BEGIN

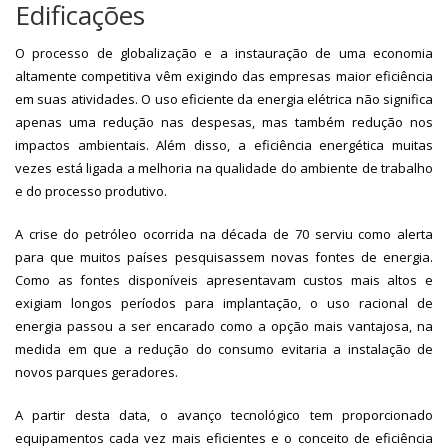
Edificações
O processo de globalização e a instauração de uma economia
altamente competitiva vêm exigindo das empresas maior eficiência
em suas atividades. O uso eficiente da energia elétrica não significa
apenas uma redução nas despesas, mas também redução nos
impactos ambientais. Além disso, a eficiência energética muitas
vezes está ligada a melhoria na qualidade do ambiente de trabalho
e do processo produtivo.
A crise do petróleo ocorrida na década de 70 serviu como alerta
para que muitos países pesquisassem novas fontes de energia.
Como as fontes disponíveis apresentavam custos mais altos e
exigiam longos períodos para implantação, o uso racional de
energia passou a ser encarado como a opção mais vantajosa, na
medida em que a redução do consumo evitaria a instalação de
novos parques geradores.
A partir desta data, o avanço tecnológico tem proporcionado
equipamentos cada vez mais eficientes e o conceito de eficiência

END

◆ WHAT YOU NEED TO DO ◆
Taking the entries above, write out exactly each line from the one holding "apenas uma redução" to the one holding "novos parques geradores.", both included, and stop there.

◆ OUTPUT FOR THIS TASK ◆
apenas uma redução nas despesas, mas também redução nos
impactos ambientais. Além disso, a eficiência energética muitas
vezes está ligada a melhoria na qualidade do ambiente de trabalho
e do processo produtivo.
A crise do petróleo ocorrida na década de 70 serviu como alerta
para que muitos países pesquisassem novas fontes de energia.
Como as fontes disponíveis apresentavam custos mais altos e
exigiam longos períodos para implantação, o uso racional de
energia passou a ser encarado como a opção mais vantajosa, na
medida em que a redução do consumo evitaria a instalação de
novos parques geradores.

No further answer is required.